#### What is needed
Your answer should be an exact copy of the lines from the start of the entries to the line containing "Levering uiterlijk 2-3 werkdagen", both included.

(Records from a data collection)
*** Block opens ***

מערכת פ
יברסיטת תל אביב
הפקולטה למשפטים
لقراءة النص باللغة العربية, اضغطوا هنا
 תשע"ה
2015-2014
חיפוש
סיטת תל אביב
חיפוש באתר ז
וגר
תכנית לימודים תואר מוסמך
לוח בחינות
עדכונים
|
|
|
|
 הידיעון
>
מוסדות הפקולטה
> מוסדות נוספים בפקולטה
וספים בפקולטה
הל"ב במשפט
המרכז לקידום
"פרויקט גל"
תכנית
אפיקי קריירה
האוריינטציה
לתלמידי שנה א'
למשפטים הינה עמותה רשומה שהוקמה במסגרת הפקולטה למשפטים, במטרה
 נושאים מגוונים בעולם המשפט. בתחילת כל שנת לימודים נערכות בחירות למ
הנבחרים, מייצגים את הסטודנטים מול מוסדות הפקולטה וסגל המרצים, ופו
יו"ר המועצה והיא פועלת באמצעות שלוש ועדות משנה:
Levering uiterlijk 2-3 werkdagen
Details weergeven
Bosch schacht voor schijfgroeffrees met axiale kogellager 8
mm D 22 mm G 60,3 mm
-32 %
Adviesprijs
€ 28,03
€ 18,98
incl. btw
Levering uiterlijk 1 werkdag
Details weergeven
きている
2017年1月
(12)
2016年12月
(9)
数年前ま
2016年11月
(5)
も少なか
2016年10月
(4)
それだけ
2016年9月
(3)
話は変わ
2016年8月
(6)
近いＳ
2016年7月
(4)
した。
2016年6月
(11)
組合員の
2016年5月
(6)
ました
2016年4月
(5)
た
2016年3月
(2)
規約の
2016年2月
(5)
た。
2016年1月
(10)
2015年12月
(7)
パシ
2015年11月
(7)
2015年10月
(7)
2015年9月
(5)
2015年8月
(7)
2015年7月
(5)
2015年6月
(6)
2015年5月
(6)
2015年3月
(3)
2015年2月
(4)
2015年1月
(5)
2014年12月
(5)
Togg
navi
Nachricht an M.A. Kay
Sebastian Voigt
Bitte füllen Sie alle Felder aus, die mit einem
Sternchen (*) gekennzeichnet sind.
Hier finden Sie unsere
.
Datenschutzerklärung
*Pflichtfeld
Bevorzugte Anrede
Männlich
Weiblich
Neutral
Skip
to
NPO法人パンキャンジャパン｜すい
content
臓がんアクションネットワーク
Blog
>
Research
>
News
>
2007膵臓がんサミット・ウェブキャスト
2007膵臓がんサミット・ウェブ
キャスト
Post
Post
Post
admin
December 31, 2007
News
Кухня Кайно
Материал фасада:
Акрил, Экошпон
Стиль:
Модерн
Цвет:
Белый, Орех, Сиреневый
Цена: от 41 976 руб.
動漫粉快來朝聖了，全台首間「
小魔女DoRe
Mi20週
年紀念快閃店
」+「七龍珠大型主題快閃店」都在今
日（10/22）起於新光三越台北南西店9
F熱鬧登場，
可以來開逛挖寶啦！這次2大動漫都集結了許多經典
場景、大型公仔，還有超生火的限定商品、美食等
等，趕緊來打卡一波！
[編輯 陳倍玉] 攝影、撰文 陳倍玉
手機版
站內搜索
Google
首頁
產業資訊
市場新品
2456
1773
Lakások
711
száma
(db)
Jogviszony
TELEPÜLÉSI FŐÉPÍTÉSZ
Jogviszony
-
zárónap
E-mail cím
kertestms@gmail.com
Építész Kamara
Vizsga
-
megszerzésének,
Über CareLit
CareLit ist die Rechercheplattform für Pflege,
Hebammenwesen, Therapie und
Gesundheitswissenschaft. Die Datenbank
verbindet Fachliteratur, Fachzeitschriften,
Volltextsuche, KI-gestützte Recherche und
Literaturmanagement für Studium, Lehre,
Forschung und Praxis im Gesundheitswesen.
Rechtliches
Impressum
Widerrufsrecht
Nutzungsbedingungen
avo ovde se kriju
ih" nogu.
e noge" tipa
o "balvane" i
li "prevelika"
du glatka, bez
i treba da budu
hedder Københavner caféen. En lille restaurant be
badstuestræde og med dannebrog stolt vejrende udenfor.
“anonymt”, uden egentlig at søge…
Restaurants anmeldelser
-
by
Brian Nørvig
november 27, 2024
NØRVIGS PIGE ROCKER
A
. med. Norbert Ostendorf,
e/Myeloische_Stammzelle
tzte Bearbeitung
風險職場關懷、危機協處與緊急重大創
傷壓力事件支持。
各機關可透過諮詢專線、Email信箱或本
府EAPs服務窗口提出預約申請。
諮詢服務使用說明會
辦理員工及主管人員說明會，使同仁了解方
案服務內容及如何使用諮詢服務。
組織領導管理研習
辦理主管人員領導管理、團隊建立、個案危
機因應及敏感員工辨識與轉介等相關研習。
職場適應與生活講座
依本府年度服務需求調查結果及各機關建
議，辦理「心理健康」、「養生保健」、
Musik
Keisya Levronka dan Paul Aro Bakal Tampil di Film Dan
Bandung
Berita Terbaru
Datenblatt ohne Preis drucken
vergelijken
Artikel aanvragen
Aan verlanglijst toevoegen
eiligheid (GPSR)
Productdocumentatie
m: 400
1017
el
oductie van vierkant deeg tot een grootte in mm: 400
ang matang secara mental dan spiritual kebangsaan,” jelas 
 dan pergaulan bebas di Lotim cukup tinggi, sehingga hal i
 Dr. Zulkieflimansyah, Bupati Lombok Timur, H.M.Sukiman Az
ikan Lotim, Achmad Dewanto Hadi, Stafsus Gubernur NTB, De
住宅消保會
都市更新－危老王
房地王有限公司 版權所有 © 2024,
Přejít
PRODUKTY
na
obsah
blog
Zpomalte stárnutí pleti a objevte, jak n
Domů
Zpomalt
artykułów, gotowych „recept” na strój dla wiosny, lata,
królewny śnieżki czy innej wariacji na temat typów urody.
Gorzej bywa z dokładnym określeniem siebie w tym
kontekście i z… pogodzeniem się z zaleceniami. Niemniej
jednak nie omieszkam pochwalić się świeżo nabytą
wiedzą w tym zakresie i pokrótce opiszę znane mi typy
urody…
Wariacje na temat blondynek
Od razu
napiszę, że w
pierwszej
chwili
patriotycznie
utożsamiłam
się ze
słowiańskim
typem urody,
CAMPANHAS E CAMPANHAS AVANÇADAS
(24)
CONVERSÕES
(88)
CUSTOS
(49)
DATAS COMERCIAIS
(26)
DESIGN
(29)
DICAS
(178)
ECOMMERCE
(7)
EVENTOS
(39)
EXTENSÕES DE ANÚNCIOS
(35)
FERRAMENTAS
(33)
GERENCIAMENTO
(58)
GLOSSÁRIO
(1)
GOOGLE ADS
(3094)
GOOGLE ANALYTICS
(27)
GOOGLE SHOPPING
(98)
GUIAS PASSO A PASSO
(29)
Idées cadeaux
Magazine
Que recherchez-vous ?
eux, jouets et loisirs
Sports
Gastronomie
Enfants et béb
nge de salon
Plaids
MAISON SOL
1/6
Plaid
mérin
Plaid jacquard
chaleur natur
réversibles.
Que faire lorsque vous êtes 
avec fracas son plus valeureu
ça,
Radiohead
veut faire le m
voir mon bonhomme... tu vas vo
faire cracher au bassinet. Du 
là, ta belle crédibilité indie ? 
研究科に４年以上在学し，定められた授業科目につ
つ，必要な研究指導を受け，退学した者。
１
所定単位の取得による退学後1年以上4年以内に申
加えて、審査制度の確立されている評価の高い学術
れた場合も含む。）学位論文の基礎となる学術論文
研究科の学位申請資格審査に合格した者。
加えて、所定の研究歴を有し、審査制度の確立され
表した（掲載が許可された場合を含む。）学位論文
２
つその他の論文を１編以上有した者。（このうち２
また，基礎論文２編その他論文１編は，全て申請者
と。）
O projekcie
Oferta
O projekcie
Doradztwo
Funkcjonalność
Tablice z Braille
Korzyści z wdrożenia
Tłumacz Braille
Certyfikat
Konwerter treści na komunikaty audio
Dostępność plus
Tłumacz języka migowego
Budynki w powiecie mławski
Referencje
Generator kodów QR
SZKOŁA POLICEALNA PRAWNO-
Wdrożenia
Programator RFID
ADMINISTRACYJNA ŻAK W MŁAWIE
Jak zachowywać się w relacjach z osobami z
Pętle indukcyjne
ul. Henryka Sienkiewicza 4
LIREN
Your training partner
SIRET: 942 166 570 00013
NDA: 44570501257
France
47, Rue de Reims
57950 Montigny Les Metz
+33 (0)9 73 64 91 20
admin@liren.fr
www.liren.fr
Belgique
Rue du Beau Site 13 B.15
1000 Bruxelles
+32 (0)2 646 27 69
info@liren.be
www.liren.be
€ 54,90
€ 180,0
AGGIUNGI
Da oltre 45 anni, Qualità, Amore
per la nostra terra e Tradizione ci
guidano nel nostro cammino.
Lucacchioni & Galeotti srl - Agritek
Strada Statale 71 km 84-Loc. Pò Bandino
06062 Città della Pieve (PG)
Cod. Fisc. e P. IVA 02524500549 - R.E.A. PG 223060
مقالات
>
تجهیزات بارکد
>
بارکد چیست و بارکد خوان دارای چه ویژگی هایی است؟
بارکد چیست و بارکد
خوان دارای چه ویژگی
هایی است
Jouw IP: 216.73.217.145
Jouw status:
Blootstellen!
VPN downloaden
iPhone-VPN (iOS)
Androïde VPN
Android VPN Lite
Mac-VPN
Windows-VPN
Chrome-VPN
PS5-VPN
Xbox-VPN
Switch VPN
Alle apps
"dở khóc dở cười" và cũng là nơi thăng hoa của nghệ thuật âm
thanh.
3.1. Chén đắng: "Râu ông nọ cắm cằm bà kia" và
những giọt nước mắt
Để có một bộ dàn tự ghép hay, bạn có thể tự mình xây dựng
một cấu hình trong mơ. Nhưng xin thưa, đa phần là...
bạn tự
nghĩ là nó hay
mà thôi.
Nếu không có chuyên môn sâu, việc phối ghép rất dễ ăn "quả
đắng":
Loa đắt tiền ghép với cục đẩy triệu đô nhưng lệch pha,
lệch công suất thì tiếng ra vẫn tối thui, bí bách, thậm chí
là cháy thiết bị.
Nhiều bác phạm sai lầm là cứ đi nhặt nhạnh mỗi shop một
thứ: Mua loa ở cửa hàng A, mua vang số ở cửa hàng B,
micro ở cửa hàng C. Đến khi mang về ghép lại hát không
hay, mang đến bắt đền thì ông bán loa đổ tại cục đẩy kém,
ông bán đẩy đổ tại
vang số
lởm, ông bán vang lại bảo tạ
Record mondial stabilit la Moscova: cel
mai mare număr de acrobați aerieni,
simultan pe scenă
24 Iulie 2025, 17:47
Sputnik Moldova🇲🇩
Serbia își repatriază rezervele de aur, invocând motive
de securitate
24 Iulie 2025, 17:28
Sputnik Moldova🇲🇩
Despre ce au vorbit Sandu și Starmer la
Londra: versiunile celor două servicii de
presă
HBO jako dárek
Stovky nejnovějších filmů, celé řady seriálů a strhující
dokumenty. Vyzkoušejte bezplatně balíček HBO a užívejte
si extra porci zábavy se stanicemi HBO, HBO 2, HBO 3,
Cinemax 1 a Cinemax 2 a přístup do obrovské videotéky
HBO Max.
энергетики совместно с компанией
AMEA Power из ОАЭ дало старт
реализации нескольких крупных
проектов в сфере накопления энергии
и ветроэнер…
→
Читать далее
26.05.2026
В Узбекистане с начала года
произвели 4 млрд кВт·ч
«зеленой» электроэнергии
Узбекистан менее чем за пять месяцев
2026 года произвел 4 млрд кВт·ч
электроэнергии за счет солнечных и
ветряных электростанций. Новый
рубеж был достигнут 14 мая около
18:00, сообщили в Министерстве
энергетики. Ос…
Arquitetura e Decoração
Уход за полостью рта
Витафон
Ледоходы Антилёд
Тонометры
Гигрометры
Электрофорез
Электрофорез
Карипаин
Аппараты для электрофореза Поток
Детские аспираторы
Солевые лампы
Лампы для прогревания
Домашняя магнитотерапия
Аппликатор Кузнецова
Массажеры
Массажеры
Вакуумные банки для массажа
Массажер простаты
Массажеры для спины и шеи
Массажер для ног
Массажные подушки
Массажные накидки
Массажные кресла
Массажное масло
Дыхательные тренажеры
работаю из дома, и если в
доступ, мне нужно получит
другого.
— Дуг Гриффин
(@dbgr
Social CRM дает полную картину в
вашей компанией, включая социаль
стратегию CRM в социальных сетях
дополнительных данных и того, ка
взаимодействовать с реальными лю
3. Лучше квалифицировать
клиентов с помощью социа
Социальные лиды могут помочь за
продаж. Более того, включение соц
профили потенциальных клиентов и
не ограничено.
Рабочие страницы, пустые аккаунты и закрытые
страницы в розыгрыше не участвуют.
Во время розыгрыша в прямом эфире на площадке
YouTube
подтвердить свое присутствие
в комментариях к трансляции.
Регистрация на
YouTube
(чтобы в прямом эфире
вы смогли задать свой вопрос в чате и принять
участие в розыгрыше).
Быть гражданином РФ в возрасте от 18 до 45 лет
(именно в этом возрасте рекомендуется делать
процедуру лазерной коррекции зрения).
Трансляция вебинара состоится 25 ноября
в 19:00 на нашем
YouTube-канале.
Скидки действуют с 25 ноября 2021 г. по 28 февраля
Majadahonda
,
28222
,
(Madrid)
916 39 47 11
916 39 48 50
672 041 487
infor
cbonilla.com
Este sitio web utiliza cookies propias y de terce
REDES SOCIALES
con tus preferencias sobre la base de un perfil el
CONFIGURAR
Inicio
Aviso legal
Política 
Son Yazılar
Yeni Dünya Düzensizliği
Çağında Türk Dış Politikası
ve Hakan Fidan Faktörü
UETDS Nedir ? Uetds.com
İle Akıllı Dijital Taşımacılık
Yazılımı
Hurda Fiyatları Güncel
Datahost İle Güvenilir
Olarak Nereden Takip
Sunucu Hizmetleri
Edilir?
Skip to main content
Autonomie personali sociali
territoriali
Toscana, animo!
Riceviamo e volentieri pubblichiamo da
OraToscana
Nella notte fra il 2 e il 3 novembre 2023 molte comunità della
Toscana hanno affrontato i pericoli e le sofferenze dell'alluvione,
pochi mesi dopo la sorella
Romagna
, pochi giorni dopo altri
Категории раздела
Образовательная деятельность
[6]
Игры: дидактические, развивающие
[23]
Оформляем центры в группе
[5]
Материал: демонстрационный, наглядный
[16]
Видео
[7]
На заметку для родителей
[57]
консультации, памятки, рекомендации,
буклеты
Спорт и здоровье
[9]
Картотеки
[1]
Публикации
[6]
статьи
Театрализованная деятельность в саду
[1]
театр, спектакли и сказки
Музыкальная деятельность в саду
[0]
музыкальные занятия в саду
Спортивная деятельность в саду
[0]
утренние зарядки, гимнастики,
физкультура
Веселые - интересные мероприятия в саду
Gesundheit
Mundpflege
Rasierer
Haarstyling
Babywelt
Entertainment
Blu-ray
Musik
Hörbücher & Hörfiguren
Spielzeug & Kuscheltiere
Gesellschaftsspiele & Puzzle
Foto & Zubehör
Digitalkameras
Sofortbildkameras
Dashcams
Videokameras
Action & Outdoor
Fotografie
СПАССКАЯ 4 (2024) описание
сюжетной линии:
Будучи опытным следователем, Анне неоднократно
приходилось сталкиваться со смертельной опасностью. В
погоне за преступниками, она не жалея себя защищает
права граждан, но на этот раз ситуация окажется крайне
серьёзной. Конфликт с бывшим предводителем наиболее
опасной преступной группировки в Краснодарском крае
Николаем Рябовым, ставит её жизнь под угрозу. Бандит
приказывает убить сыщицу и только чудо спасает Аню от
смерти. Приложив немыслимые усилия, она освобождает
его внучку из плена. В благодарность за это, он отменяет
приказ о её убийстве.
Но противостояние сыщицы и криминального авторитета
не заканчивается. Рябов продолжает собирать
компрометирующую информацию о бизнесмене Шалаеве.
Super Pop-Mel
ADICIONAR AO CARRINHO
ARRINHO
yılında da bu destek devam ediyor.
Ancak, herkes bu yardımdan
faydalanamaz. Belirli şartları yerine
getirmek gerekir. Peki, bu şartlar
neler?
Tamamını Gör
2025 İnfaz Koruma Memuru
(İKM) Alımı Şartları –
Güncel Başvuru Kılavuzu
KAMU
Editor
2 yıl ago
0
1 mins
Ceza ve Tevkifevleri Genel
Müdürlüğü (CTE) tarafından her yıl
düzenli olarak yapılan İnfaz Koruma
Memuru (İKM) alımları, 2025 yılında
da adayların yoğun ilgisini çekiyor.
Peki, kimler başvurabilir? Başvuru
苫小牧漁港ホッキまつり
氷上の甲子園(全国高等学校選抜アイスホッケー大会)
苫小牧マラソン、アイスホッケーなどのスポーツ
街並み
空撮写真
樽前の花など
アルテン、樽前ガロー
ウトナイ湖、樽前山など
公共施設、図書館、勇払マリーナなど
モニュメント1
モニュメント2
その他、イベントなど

*** Block closes ***

#### Task response
מערכת פ
יברסיטת תל אביב
הפקולטה למשפטים
لقراءة النص باللغة العربية, اضغطوا هنا
 תשע"ה
2015-2014
חיפוש
סיטת תל אביב
חיפוש באתר ז
וגר
תכנית לימודים תואר מוסמך
לוח בחינות
עדכונים
|
|
|
|
 הידיעון
>
מוסדות הפקולטה
> מוסדות נוספים בפקולטה
וספים בפקולטה
הל"ב במשפט
המרכז לקידום
"פרויקט גל"
תכנית
אפיקי קריירה
האוריינטציה
לתלמידי שנה א'
למשפטים הינה עמותה רשומה שהוקמה במסגרת הפקולטה למשפטים, במטרה
 נושאים מגוונים בעולם המשפט. בתחילת כל שנת לימודים נערכות בחירות למ
הנבחרים, מייצגים את הסטודנטים מול מוסדות הפקולטה וסגל המרצים, ופו
יו"ר המועצה והיא פועלת באמצעות שלוש ועדות משנה:
Levering uiterlijk 2-3 werkdagen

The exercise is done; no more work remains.